The transition from one deeply held belief to another is not a matter of intellectual argument. It’s not a matter of adapting a new set of ideas on an issue, it’s a matter of becoming a new person. The more deeply held the belief, the truer this is and the more laborious the transition.
It does take logical arguments. But walking through the reasons a belief you have is false, and why an alternative is true, will not be sufficient to change your point of view for good, even if you accept the argument. You’ve got to go out into the world and experience things, at which point your old beliefs will creep back in, since they are comfortable and second nature. Even if you know they’re wrong, you won’t be able to recall exactly why. A single convincing is not enough to overcome years of justifications and deeply etched neural pathways. You’ve got to return to the logic, time and again and from every angle, until the conclusions no longer require work, but flow from you. You don’t accept a new idea, you become a new person, one who holds that idea.

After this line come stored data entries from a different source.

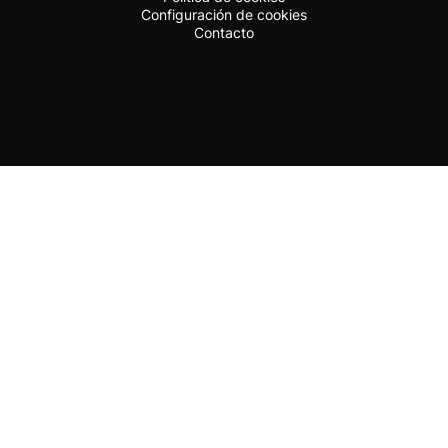
Configuración de cookies
Contacto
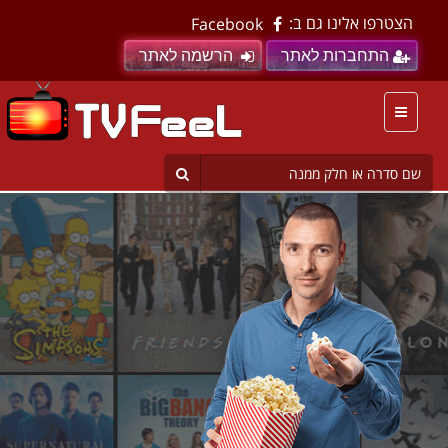
הצטרפו אלינו גם ב:
Facebook
התחברות לאתר
הרשמה לאתר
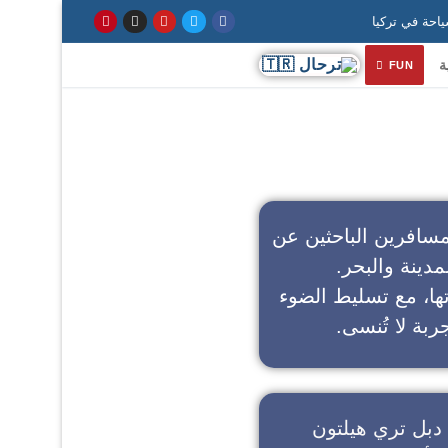
ة
FUN
سافرين الباحثين عن
مدينة والبحر.
تها، مع تسليط الضوء
ربة لا تُنسى.
دبل تري هيلتون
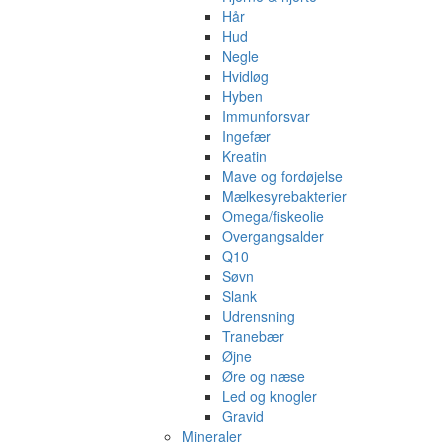
Hår
Hud
Negle
Hvidløg
Hyben
Immunforsvar
Ingefær
Kreatin
Mave og fordøjelse
Mælkesyrebakterier
Omega/fiskeolie
Overgangsalder
Q10
Søvn
Slank
Udrensning
Tranebær
Øjne
Øre og næse
Led og knogler
Gravid
Mineraler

You have to be baptized over and over until all the residue of the former belief washes off. You have to remove the scales from your eyes, layer by layer, until you see the world anew. And you truly do see a whole new world. It’s stunning how the acceptance of a different set of logical conclusions is not merely a swapping of bits of data in the brain, but a fundamental shift in the lenses through which the entire world is taken in. All looks different from the vantage point of the new belief.
One of the surprising things is how incapable you are after your transformation of acting like your old self. It becomes impossible to even remember how and why you used to believe what you did. You may lose patience with others who believe what you once did. It would seem, coming as you did from the same place, that you’d have a keen understanding of their position. Instead, you find as time passes and your new self becomes more familiar, you look at the same picture and see things so different that dialogue becomes difficult. You have to remind yourself that they are on a journey, and a single conversation will not suffice to transform their mindset. You can’t get them to see what you see with one dose of data. They’ve got to be curious enough to examine and reexamine the issue, each time removing another layer of the lens, just like you did.
You can become many different people over the course of one lifetime. I recall some of the biases and beliefs of my former selves, and I can only smile in wonderment. How did I persist in believing those things for so long? How much happier am I now with new eyes! I imagine I’ll eventually think the same about some of my current beliefs.
Some new beliefs still aren’t second nature. I find myself in situations where I no longer believe my default response, but I haven’t transformed enough to know what my new ideas mean in practice. I’ve got to return to the arguments, again and again, until my mind makes a shift.
First, you get the idea intellectually. Enough work, and you get it on a gut level. Finally, when the transition is complete, you understand it well enough to explain it to others. Arguing for an idea you haven’t yet become is difficult and counter-productive, unless you’re doing it as a lighthearted intellectual exercise. Become a new person, and your very life will be an argument for your beliefs.